Esse mar é meu

A relação do ser humano com o mundo aquático parece sofrer de esquizofrenia.

A culpa não foi minha. Acho. É um consolo essencialmente estatístico. Cientistas portugueses comandaram um robot submarino não tripulado até ao fundo da costa vicentina, ao largo de Sagres, para inspeccionar a bagunça que lá anda. Encontraram 115 detritos, peças de lixo que até ali chegaram, a mais de 500 metros de profundidade.

Uma centena de testemunhos de civilização perdulária não é grande coisa. Se cada um corresponder a um cidadão, então temos 99,999% de portugueses que não contribuíram para aquele achado científico.

Era, porém, uma pequena amostra. Reproduzida à escala do mar português, as hipóteses de me apontarem o dedo aumentam um bocadinho. Seja como for, o lixo lá está e lá ficará, a não ser que algum autarca litorâneo ensandeça e amplie a recolha de resíduos sólidos urbanos às profundezas do oceano.

Duvido. A relação do ser humano com o vasto mundo aquático do planeta parece sofrer de uma esquizofrenia trivalente. Quando é para sujar, o mar é de todos. Para limpar, é com a natureza. E para explorar, cada um quer um quinhão só para si.

Neste momento, há uma corrida mundial à apropriação de extensas áreas dos oceanos. Cerca de 80 países reivindicam ampliar os seus territórios, alargando a jurisdição sobre a plataforma continental para além das 200 milhas que já controlavam.

O apetite expansionista dirige-se aos iscos que estão lá em baixo: recursos minerais e seres vivos que, se um dia puderem ser extraídos, hão-de servir para alguma coisa. Há nomes geologicamente salivantes, como nódulos de manganês, sulfetos polimetálicos ou hidratos de metano. Ou personagens mais corriqueiros – níquel, cobre, cobalto, zinco, ouro, chumbo e outros protagonistas da tabela periódica.

Portugal também está no páreo. A extensão da plataforma continental dá-nos enormes bocados de fundo do mar para dizermos que são nossos. O território nacional ascende na verdade a 3,8 milhões de quilómetros quadrados – quase a metade da superfície do Brasil. Orgulhem-se, Portugal afinal é bem maior do que o rectângulo, embora não sejam boas notícias para quem não saiba nadar – 97% é água. Um mapa com os novos contornos do país já circula há um ano pelas escolas, em marítimo ufanismo.

Demonstrando maior empenho, a China parecer querer ir mais além. Ao invés de reclamar o que se encontra lá em baixo, está a posicionar as suas bandeiras cá em cima, mesmo onde não há terra firme para fincar o estandarte. Não há problema, constrói-se uma ilha artificial.

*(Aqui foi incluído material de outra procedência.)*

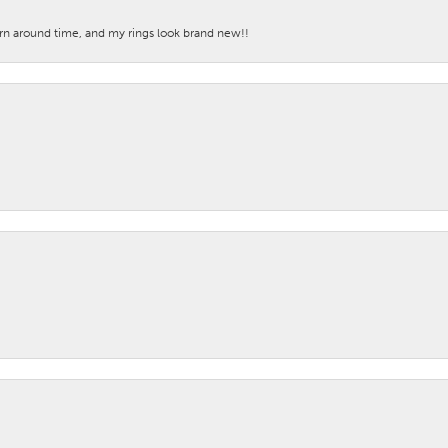
turn around time, and my rings look brand new!!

É isto o que o gigante asiático está a fazer entre as Filipinas e o Vietname. A técnica é simples. Sendo o mar pouco profundo na zona, atiram-se doses celestiais de areia para cima dos corais. E eis que nasce uma ilha e morre um recife.

Chineses e norte-americanos bem podem discutir sobre as reais intenções desta génese não-espontânea – se é para fins pacíficos ou militares. Mas a verdade é que, aplicando-se a regra de que a plataforma continental tem dono, eis uma forma engenhosa de se alargar a propriedade sobre o fundo marinho.

Dizem que o oceano é a última fronteira da exploração de recursos. E, por aquilo que os drones submarinos vão revelando, também seria uma espécie de derradeira esponja para a sujidade humana.

Não acredito. Ainda se há-de encontrar uma forma de ir até ao centro da Terra, para trazer de lá o que nos faz falta e largar a tralha que já não cabe cá em cima. Meio século depois da invenção do termo continuamos a viver a economia cowboy: quando tudo se esgota num sítio, é pegar no cavalo e seguir em frente.